Jupyter Notebook: beyond prototyping with NBTools and Research

Published in

Data Analysis Center

6 min readSep 5, 2023

Jupyter Notebook is a very handy and ubiquitous ML prototyping tool. However, at some point you have to perform reproducible multiple experiments and transfer the code to scripts and lose interactivity. To work with the same notebook at all stages, from baseline to production, our team has developed several tools:

NBTools: collection of instruments for running Jupyter Notebooks and interacting with them,
Research: a tool for multiple parallel experiments.

These tools make possible to:

create reproducible and well-described baseline solution in Jupyter Notebook,
use it to produce hundreds and thousands of relatively similar experiments in parallel with different parameters,
make the final Jupyter Notebook and use it in production solution.

Baseline

Imagine that you received a new task from a customer: for example, to identify the breed of a dog from a photograph.

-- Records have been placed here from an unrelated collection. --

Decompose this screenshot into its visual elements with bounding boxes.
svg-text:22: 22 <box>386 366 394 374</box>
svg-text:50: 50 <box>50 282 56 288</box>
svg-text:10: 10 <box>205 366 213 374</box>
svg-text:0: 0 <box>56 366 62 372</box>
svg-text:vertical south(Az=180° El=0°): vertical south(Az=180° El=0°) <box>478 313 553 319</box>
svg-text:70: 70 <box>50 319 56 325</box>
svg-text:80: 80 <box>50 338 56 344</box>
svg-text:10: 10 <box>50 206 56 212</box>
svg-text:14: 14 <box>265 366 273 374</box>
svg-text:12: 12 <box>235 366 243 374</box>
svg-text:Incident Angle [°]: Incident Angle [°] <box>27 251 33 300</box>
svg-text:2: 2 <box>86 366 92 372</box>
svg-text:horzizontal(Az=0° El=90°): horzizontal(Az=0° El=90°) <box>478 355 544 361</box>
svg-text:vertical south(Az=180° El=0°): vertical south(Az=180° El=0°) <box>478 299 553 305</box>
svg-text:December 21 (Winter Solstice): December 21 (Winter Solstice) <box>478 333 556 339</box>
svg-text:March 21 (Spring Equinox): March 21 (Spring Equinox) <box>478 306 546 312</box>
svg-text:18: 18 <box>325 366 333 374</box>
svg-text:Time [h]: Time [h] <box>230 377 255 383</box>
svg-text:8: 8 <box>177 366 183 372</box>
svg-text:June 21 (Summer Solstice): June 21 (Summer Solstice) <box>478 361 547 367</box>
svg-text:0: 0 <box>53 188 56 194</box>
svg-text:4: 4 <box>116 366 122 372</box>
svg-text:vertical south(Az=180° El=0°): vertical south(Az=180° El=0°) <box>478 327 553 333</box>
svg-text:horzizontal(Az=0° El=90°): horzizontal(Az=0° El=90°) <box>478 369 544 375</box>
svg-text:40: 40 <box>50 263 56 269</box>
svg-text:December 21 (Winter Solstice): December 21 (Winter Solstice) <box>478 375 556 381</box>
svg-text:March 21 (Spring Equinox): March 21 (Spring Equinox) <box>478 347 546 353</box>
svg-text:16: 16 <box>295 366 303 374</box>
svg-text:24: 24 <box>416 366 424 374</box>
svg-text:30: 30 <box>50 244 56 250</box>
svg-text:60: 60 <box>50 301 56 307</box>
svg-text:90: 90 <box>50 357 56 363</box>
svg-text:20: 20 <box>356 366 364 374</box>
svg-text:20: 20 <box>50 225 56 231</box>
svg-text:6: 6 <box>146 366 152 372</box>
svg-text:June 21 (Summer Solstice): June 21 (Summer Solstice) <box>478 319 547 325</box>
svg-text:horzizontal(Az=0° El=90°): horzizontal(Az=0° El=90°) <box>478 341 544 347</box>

So, in the course of discussions, you find more details about the problem and get a labeled dataset. Data acquisition is a separate issue that we shall leave out of the equation and, for example, you can read about it here. Most likely, you have to iteratively improve the dataset along with the solution.

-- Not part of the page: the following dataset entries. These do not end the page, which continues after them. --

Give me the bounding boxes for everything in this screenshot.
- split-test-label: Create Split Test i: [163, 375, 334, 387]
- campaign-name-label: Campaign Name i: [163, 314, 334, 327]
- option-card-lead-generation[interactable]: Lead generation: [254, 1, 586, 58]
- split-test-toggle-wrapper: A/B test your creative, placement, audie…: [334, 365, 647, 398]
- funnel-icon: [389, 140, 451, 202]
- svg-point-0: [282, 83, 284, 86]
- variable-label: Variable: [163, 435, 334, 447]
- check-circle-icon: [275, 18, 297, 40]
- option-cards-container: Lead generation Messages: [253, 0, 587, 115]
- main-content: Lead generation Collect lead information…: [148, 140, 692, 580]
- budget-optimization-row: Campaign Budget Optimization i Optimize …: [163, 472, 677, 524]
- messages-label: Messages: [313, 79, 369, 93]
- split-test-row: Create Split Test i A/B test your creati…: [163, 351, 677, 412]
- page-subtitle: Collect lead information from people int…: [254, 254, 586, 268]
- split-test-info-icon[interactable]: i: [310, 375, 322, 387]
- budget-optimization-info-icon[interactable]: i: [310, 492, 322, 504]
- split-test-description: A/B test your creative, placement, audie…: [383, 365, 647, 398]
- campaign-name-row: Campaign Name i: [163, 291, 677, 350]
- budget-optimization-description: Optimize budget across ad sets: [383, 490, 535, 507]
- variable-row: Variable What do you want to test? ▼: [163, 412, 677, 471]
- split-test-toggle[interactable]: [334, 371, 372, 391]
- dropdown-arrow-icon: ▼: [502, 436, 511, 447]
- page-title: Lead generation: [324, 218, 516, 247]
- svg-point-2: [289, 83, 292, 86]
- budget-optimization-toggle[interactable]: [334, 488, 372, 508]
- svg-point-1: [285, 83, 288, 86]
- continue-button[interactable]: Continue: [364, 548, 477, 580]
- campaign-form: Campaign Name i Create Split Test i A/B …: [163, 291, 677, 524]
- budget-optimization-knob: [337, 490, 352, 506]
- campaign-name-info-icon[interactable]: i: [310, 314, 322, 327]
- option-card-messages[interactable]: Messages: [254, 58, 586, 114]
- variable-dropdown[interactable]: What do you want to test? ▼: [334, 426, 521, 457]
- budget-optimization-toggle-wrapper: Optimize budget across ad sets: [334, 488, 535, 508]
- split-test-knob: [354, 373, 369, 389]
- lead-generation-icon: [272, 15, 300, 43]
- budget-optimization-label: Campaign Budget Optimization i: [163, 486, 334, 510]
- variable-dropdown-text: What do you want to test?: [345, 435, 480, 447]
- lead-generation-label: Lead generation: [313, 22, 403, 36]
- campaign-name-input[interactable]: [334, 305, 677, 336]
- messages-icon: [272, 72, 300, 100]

Surely you will create a new Jupyter Notebook and write the code in it using your favorite libraries and frameworks. Already at this stage, it is important to have a well-described solution for further work. There are several reasons for this:

it makes it easier for your team members to collaborate,
it will be easier to return to code after a while,
a notebook is immediately a report on the solution.

We try to maintain a single standard for all notebooks:

Description of the dataset (number of elements, their statistics, etc.) and data loading code,
Model description (model type, hyperparameters) and model build code,
Training process with derived statistics: loss function values, available resources, their utilization,
Model validation: examples of inference, metrics,
(optional) Further model improvements and ideas.

You can find an example of a notebook designed according to the described standard at Google Colab. We made it with our BatchFlow library, which has PyTorch wrappers that use configs to describe neural network architectures. This possibility is extremely useful for studying the influence of various parameters on the result.

In the beginning, you can see necessary imports and the nbtools.set_gpus function, which allows you to select a free available GPU for training the model. While it is easy enough to do yourself, it makes managing multiple kernels and experiments that much easier.

Then the description of the dataset.

If you need to preprocess the entire dataset and analyze it, it is reasonable to do it in a separate notebook, and add a link to it here. Only now we are writing code for lazy loading of the dataset and show a few examples for clarity.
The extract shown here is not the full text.